Records supplied
-=-=-

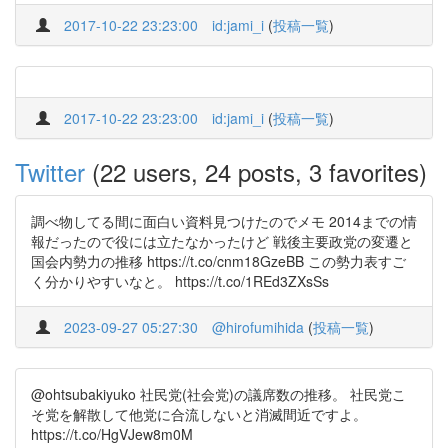
2017-10-22 23:23:00
id:jami_i
(
投稿一覧
)
2017-10-22 23:23:00
id:jami_i
(
投稿一覧
)
Twitter
(22 users, 24 posts, 3 favorites)
調べ物してる間に面白い資料見つけたのでメモ 2014までの情
報だったので役には立たなかったけど 戦後主要政党の変遷と
国会内勢力の推移 https://t.co/cnm18GzeBB この勢力表すご
く分かりやすいなと。 https://t.co/1REd3ZXsSs
2023-09-27 05:27:30
@hirofumihida
(
投稿一覧
)
@ohtsubakiyuko 社民党(社会党)の議席数の推移。 社民党こ
そ党を解散して他党に合流しないと消滅間近ですよ。
https://t.co/HgVJew8m0M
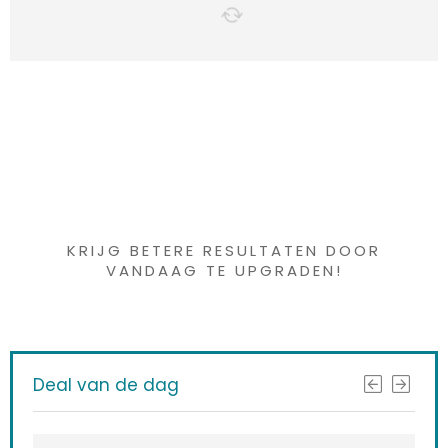
Iets interessants
gevonden ?
KRIJG BETERE RESULTATEN DOOR
VANDAAG TE UPGRADEN!
Deal van de dag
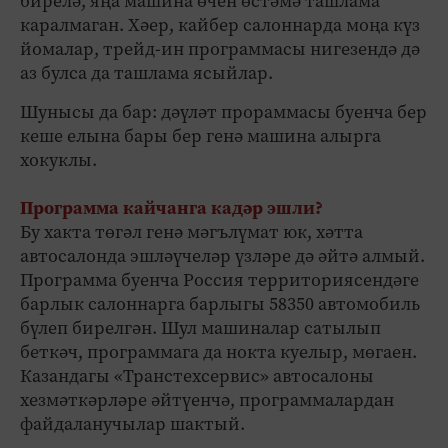
бирелә, яңа машина өчен өстәмә ташлама
каралмаган. Хәер, кайбер салоннарда моңа күз
йомалар, трейд-ин программасы нигезендә дә
аз булса да ташлама ясыйлар.
Шунысы да бар: дәүләт прораммасы буенча бер
кеше елына бары бер генә машина алырга
хокуклы.
Программа кайчанга кадәр эшли?
Бу хакта төгәл генә мәгълүмат юк, хәтта
автосалонда эшләүчеләр үзләре дә әйтә алмый.
Программа буенча Россия территориясендәге
барлык салоннарга барлыгы 58350 автомобиль
бүлеп бирелгән. Шул машиналар сатылып
беткәч, программага да нокта куелыр, мөгаен.
Казандагы «Транстехсервис» автосалоны
хезмәткәрләре әйтүенчә, программалардан
файдаланучылар шактый.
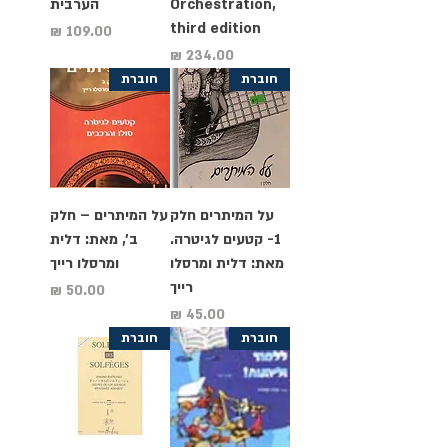
Orchestration,
הערבית
third edition
מחיר
מחיר
חוברת
חוברת
על המיתרים חלק
על המיתרים – חלק
1- קטעים לגיטרה.
ב', מאת: דלית
מאת: דלית ומרסלו
ומרסלו רייך
רייך
מחיר
מחיר
חוברת
חוברת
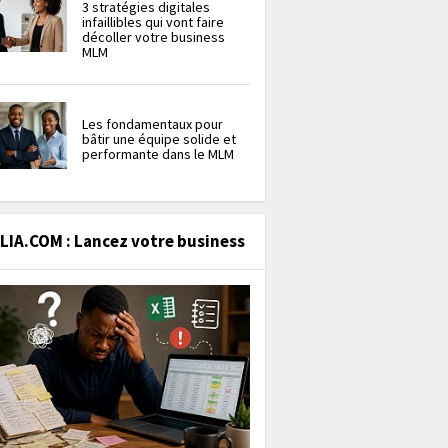
3 stratégies digitales
infaillibles qui vont faire
décoller votre business
MLM
Les fondamentaux pour
bâtir une équipe solide et
performante dans le MLM
IA.COM : Lancez votre business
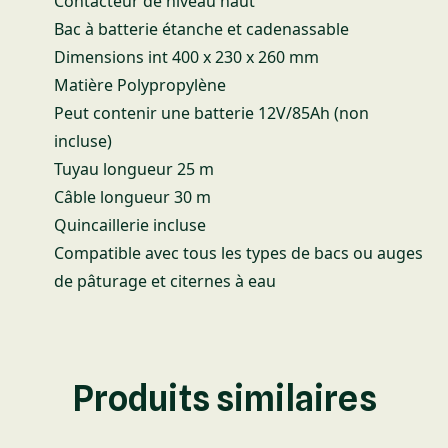
Contacteur de niveau haut
Bac à batterie étanche et cadenassable
Dimensions int 400 x 230 x 260 mm
Matière Polypropylène
Peut contenir une batterie 12V/85Ah (non
incluse)
Tuyau longueur 25 m
Câble longueur 30 m
Quincaillerie incluse
Compatible avec tous les types de bacs ou auges
de pâturage et citernes à eau
Produits similaires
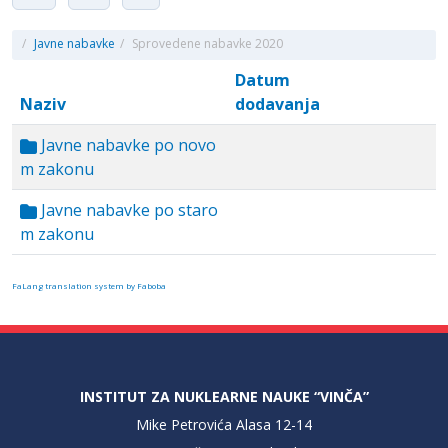
/
Javne nabavke
/
Sprovedene nabavke 2020
Datum
Naziv
dodavanja
Javne nabavke po novo
m zakonu
Javne nabavke po staro
m zakonu
FaLang translation system by Faboba
INSTITUT ZA NUKLEARNE NAUKE “VINČA”
Mike Petrovića Alasa 12-14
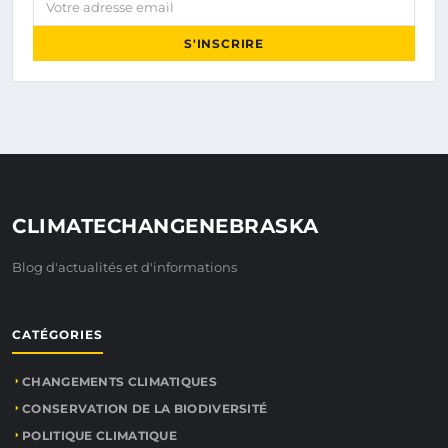
S'INSCRIRE
CLIMATECHANGENEBRASKA
Blog d'actualités et d'informations
CATÉGORIES
CHANGEMENTS CLIMATIQUES
CONSERVATION DE LA BIODIVERSITÉ
POLITIQUE CLIMATIQUE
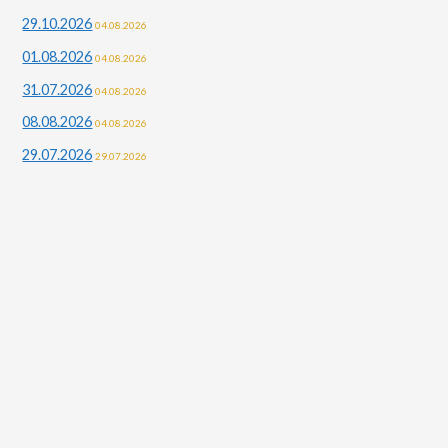
29.10.2026
04.08.2026
:
01.08.2026
04.08.2026
31.07.2026
04.08.2026
08.08.2026
04.08.2026
29.07.2026
29.07.2026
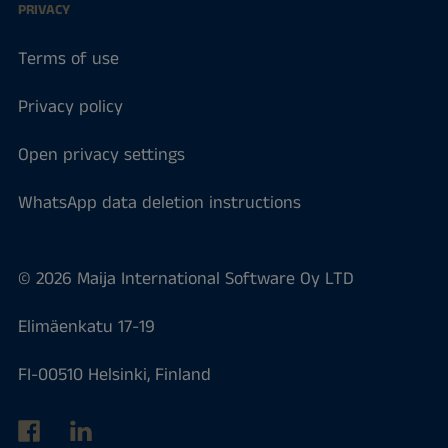
PRIVACY
Terms of use
Privacy policy
Open privacy settings
WhatsApp data deletion instructions
© 2026 Maija International Software Oy LTD
Elimäenkatu 17-19
FI-00510 Helsinki, Finland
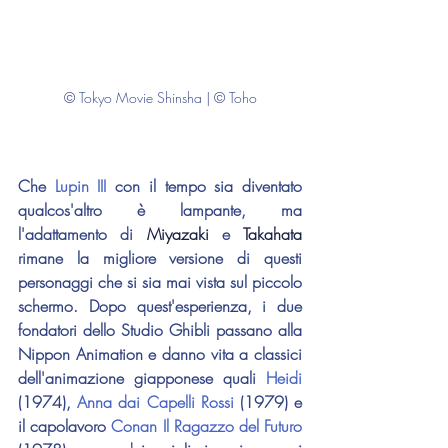
© Tokyo Movie Shinsha | © Toho
Che 
Lupin III
 con il tempo sia diventato 
qualcos'altro è lampante, ma 
l'adattamento di 
Miyazaki 
e 
Takahata 
rimane la migliore versione di questi 
personaggi che si sia mai vista sul piccolo 
schermo. Dopo quest'esperienza, i due 
fondatori dello Studio Ghibli passano alla 
Nippon Animation e danno vita a classici 
dell'animazione giapponese quali 
Heidi 
(1974), 
Anna dai Capelli Rossi
 (1979) e 
il capolavoro 
Conan Il Ragazzo del Futuro 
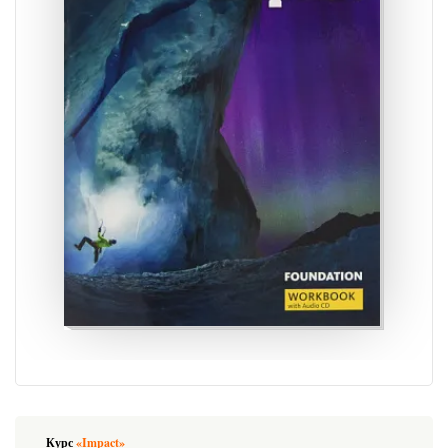
Курс
«Impact»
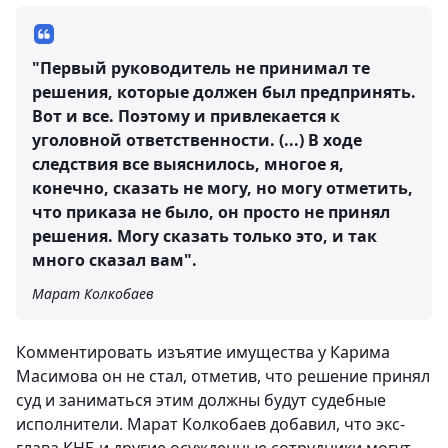
"Первый руководитель не принимал те
решения, которые должен был предпринять.
Вот и все. Поэтому и привлекается к
уголовной ответственности. (...) В ходе
следствия все выяснилось, многое я,
конечно, сказать не могу, но могу отметить,
что приказа не было, он просто не принял
решения. Могу сказать только это, и так
много сказал вам".
Марат Колкобаев
Комментировать изъятие имущества у Карима
Масимова он не стал, отметив, что решение принял
суд и заниматься этим должны будут судебные
исполнители. Марат Колкобаев добавил, что экс-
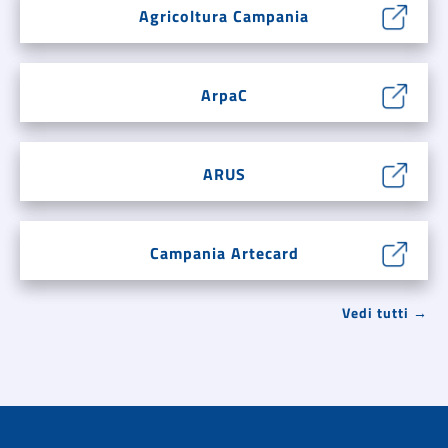
Agricoltura Campania
ArpaC
ARUS
Campania Artecard
Vedi tutti →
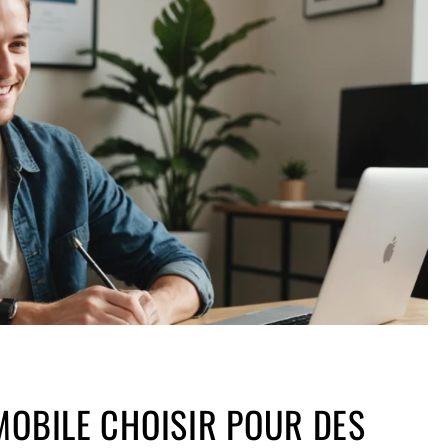
MOBILE CHOISIR POUR DES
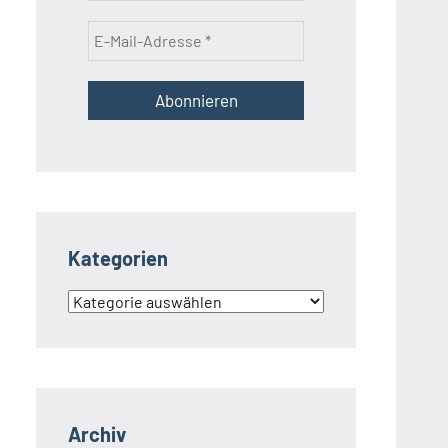
Kategorien
Kategorien
Archiv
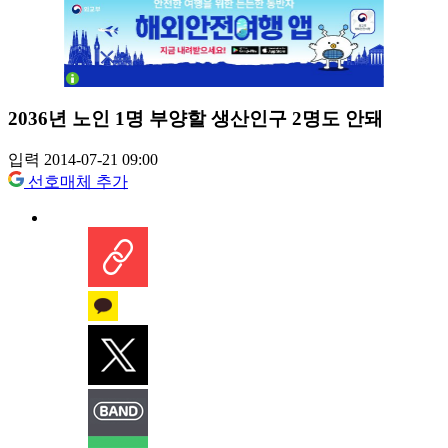
2036년 노인 1명 부양할 생산인구 2명도 안돼
입력 2014-07-21 09:00
선호매체 추가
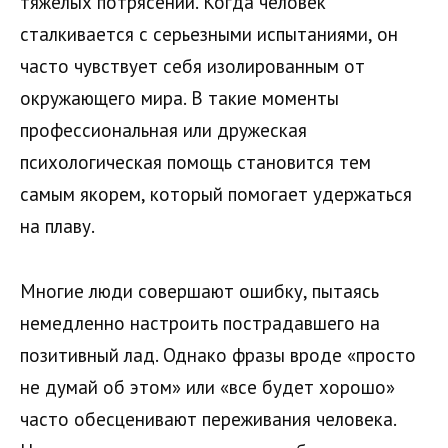
тяжелых потрясений. Когда человек
сталкивается с серьезными испытаниями, он
часто чувствует себя изолированным от
окружающего мира. В такие моменты
профессиональная или дружеская
психологическая помощь становится тем
самым якорем, который помогает удержаться
на плаву.
Многие люди совершают ошибку, пытаясь
немедленно настроить пострадавшего на
позитивный лад. Однако фразы вроде «просто
не думай об этом» или «все будет хорошо»
часто обесценивают переживания человека.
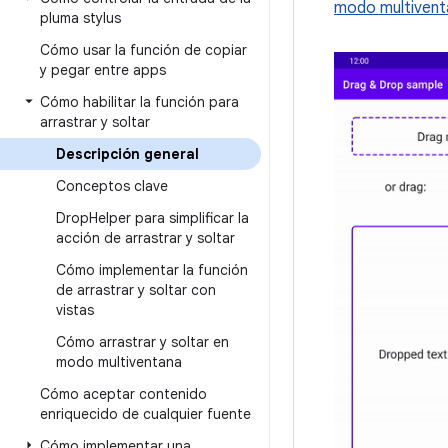
modo multivent
pluma stylus
Cómo usar la función de copiar
y pegar entre apps
Cómo habilitar la función para
arrastrar y soltar
Descripción general
Conceptos clave
Drop
Helper para simplificar la
acción de arrastrar y soltar
Cómo implementar la función
de arrastrar y soltar con
vistas
Cómo arrastrar y soltar en
modo multiventana
Cómo aceptar contenido
enriquecido de cualquier fuente
Cómo implementar una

-=-=-

Activity
From the records above, copy exactly the lines starting at the one with "そ党を解散して他党に合流しないと消滅間近ですよ。" and ending at the one with "FaLang translation system by Faboba", and no others. Pictures stay out.

The completed task
そ党を解散して他党に合流しないと消滅間近ですよ。
https://t.co/HgVJew8m0M
Iets interessants
gevonden ?
KRIJG BETERE RESULTATEN DOOR
VANDAAG TE UPGRADEN!
Deal van de dag
бирелә, яңа машина өчен өстәмә ташлама
каралмаган. Хәер, кайбер салоннарда моңа күз
йомалар, трейд-ин программасы нигезендә дә
аз булса да ташлама ясыйлар.
Шунысы да бар: дәүләт прораммасы буенча бер
кеше елына бары бер генә машина алырга
хокуклы.
Программа кайчанга кадәр эшли?
Бу хакта төгәл генә мәгълүмат юк, хәтта
автосалонда эшләүчеләр үзләре дә әйтә алмый.
Программа буенча Россия территориясендәге
барлык салоннарга барлыгы 58350 автомобиль
бүлеп бирелгән. Шул машиналар сатылып
беткәч, программага да нокта куелыр, мөгаен.
Казандагы «Транстехсервис» автосалоны
хезмәткәрләре әйтүенчә, программалардан
файдаланучылар шактый.
Orchestration,
הערבית
third edition
מחיר
מחיר
חוברת
חוברת
על המיתרים חלק
על המיתרים – חלק
1- קטעים לגיטרה.
ב', מאת: דלית
מאת: דלית ומרסלו
ומרסלו רייך
רייך
מחיר
מחיר
חוברת
חוברת
3 stratégies digitales
infaillibles qui vont faire
décoller votre business
MLM
Les fondamentaux pour
bâtir une équipe solide et
performante dans le MLM
IA.COM : Lancez votre business
Contacteur de niveau haut
Bac à batterie étanche et cadenassable
Dimensions int 400 x 230 x 260 mm
Matière Polypropylène
Peut contenir une batterie 12V/85Ah (non
incluse)
Tuyau longueur 25 m
Câble longueur 30 m
Quincaillerie incluse
Compatible avec tous les types de bacs ou auges
de pâturage et citernes à eau
Produits similaires
/
Javne nabavke
/
Sprovedene nabavke 2020
Datum
Naziv
dodavanja
Javne nabavke po novo
m zakonu
Javne nabavke po staro
m zakonu
FaLang translation system by Faboba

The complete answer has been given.